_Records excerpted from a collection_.
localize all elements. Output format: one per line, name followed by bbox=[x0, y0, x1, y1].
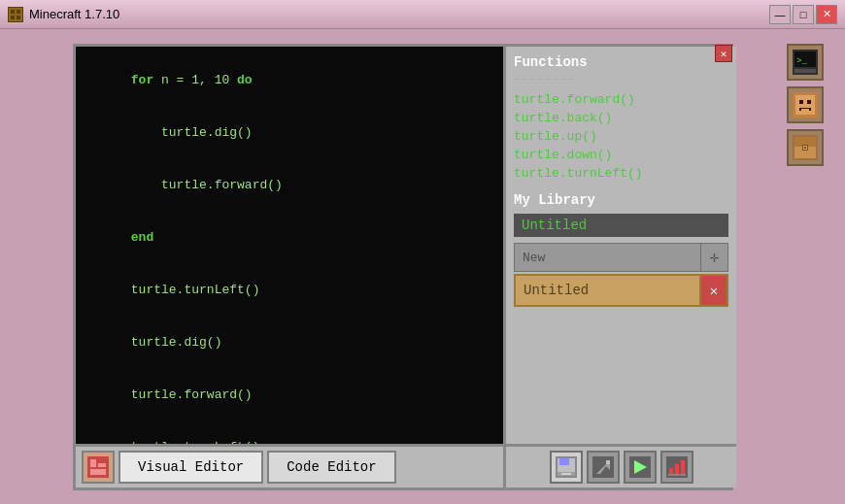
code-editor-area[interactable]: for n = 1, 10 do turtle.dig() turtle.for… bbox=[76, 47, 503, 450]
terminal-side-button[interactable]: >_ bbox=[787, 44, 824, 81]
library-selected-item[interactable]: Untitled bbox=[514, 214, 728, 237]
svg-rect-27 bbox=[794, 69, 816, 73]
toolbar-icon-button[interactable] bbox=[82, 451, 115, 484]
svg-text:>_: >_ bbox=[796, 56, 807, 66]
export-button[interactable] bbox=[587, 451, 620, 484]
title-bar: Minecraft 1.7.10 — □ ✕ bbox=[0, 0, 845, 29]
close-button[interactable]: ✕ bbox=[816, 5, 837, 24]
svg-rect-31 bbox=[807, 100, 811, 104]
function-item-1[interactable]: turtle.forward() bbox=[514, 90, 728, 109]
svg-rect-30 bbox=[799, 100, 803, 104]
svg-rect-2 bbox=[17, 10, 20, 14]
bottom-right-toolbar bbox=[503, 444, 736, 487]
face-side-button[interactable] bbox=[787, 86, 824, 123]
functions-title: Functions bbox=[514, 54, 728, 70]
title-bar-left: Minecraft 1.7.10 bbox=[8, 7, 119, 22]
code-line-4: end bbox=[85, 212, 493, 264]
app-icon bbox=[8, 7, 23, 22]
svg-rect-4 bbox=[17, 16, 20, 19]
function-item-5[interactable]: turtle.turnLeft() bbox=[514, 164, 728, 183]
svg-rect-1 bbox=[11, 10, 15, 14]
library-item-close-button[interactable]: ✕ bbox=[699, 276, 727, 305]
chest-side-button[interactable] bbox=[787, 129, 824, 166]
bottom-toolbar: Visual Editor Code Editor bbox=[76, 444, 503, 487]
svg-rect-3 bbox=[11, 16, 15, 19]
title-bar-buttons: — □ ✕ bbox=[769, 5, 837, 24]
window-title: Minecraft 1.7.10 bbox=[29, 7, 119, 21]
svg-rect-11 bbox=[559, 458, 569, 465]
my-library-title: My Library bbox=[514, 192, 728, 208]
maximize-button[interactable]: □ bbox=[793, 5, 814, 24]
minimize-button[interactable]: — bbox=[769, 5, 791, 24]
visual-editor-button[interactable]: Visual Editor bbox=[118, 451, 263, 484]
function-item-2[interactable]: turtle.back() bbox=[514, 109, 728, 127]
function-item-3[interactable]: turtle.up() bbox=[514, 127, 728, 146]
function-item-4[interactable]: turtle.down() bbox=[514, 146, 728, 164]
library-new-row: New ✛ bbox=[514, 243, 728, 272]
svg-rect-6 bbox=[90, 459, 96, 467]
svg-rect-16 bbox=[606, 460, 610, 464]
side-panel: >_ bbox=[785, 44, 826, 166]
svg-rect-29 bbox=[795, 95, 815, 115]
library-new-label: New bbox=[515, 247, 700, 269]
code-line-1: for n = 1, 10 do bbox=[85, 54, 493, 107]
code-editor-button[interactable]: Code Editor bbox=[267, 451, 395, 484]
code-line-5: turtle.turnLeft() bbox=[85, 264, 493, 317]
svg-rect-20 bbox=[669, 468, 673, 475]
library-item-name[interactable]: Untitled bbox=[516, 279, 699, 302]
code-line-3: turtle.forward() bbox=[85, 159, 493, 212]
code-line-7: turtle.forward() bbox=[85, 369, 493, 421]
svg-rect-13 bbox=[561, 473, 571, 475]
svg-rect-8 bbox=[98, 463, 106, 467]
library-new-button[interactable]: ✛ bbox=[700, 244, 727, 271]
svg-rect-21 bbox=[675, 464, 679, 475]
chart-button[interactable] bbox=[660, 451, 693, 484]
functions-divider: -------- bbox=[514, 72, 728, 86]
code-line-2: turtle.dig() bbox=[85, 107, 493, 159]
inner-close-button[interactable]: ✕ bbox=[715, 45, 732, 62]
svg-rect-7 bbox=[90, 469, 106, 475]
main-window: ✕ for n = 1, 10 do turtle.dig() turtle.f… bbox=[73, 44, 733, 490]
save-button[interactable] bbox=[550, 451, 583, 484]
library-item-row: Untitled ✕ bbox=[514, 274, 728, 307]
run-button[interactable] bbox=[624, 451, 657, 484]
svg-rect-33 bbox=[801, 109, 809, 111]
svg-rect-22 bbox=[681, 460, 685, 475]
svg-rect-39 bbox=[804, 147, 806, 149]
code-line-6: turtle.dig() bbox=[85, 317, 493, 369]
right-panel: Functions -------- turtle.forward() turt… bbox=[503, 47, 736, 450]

_Work order_. Please output every entry above exactly, without the pictures.

_Solution below_.
localize all elements. Output format: one per line, name followed by bbox=[x0, y0, x1, y1].
code-editor-area[interactable]: for n = 1, 10 do turtle.dig() turtle.for… bbox=[76, 47, 503, 450]
terminal-side-button[interactable]: >_ bbox=[787, 44, 824, 81]
library-selected-item[interactable]: Untitled bbox=[514, 214, 728, 237]
svg-rect-27 bbox=[794, 69, 816, 73]
toolbar-icon-button[interactable] bbox=[82, 451, 115, 484]
svg-text:>_: >_ bbox=[796, 56, 807, 66]
export-button[interactable] bbox=[587, 451, 620, 484]
title-bar: Minecraft 1.7.10 — □ ✕ bbox=[0, 0, 845, 29]
close-button[interactable]: ✕ bbox=[816, 5, 837, 24]
svg-rect-31 bbox=[807, 100, 811, 104]
function-item-1[interactable]: turtle.forward() bbox=[514, 90, 728, 109]
svg-rect-30 bbox=[799, 100, 803, 104]
svg-rect-2 bbox=[17, 10, 20, 14]
bottom-right-toolbar bbox=[503, 444, 736, 487]
face-side-button[interactable] bbox=[787, 86, 824, 123]
functions-title: Functions bbox=[514, 54, 728, 70]
title-bar-left: Minecraft 1.7.10 bbox=[8, 7, 119, 22]
code-line-4: end bbox=[85, 212, 493, 264]
app-icon bbox=[8, 7, 23, 22]
svg-rect-4 bbox=[17, 16, 20, 19]
function-item-5[interactable]: turtle.turnLeft() bbox=[514, 164, 728, 183]
svg-rect-1 bbox=[11, 10, 15, 14]
library-item-close-button[interactable]: ✕ bbox=[699, 276, 727, 305]
chest-side-button[interactable] bbox=[787, 129, 824, 166]
bottom-toolbar: Visual Editor Code Editor bbox=[76, 444, 503, 487]
svg-rect-3 bbox=[11, 16, 15, 19]
title-bar-buttons: — □ ✕ bbox=[769, 5, 837, 24]
window-title: Minecraft 1.7.10 bbox=[29, 7, 119, 21]
svg-rect-11 bbox=[559, 458, 569, 465]
my-library-title: My Library bbox=[514, 192, 728, 208]
maximize-button[interactable]: □ bbox=[793, 5, 814, 24]
minimize-button[interactable]: — bbox=[769, 5, 791, 24]
visual-editor-button[interactable]: Visual Editor bbox=[118, 451, 263, 484]
function-item-2[interactable]: turtle.back() bbox=[514, 109, 728, 127]
function-item-3[interactable]: turtle.up() bbox=[514, 127, 728, 146]
function-item-4[interactable]: turtle.down() bbox=[514, 146, 728, 164]
library-new-row: New ✛ bbox=[514, 243, 728, 272]
svg-rect-6 bbox=[90, 459, 96, 467]
svg-rect-16 bbox=[606, 460, 610, 464]
side-panel: >_ bbox=[785, 44, 826, 166]
svg-rect-29 bbox=[795, 95, 815, 115]
library-new-label: New bbox=[515, 247, 700, 269]
code-line-1: for n = 1, 10 do bbox=[85, 54, 493, 107]
code-editor-button[interactable]: Code Editor bbox=[267, 451, 395, 484]
code-line-5: turtle.turnLeft() bbox=[85, 264, 493, 317]
svg-rect-20 bbox=[669, 468, 673, 475]
library-item-name[interactable]: Untitled bbox=[516, 279, 699, 302]
code-line-3: turtle.forward() bbox=[85, 159, 493, 212]
code-line-7: turtle.forward() bbox=[85, 369, 493, 421]
svg-rect-13 bbox=[561, 473, 571, 475]
svg-rect-8 bbox=[98, 463, 106, 467]
library-new-button[interactable]: ✛ bbox=[700, 244, 727, 271]
svg-rect-21 bbox=[675, 464, 679, 475]
chart-button[interactable] bbox=[660, 451, 693, 484]
functions-divider: -------- bbox=[514, 72, 728, 86]
code-line-2: turtle.dig() bbox=[85, 107, 493, 159]
inner-close-button[interactable]: ✕ bbox=[715, 45, 732, 62]
svg-rect-7 bbox=[90, 469, 106, 475]
main-window: ✕ for n = 1, 10 do turtle.dig() turtle.f… bbox=[73, 44, 733, 490]
save-button[interactable] bbox=[550, 451, 583, 484]
library-item-row: Untitled ✕ bbox=[514, 274, 728, 307]
run-button[interactable] bbox=[624, 451, 657, 484]
svg-rect-33 bbox=[801, 109, 809, 111]
svg-rect-22 bbox=[681, 460, 685, 475]
svg-rect-39 bbox=[804, 147, 806, 149]
code-line-6: turtle.dig() bbox=[85, 317, 493, 369]
right-panel: Functions -------- turtle.forward() turt… bbox=[503, 47, 736, 450]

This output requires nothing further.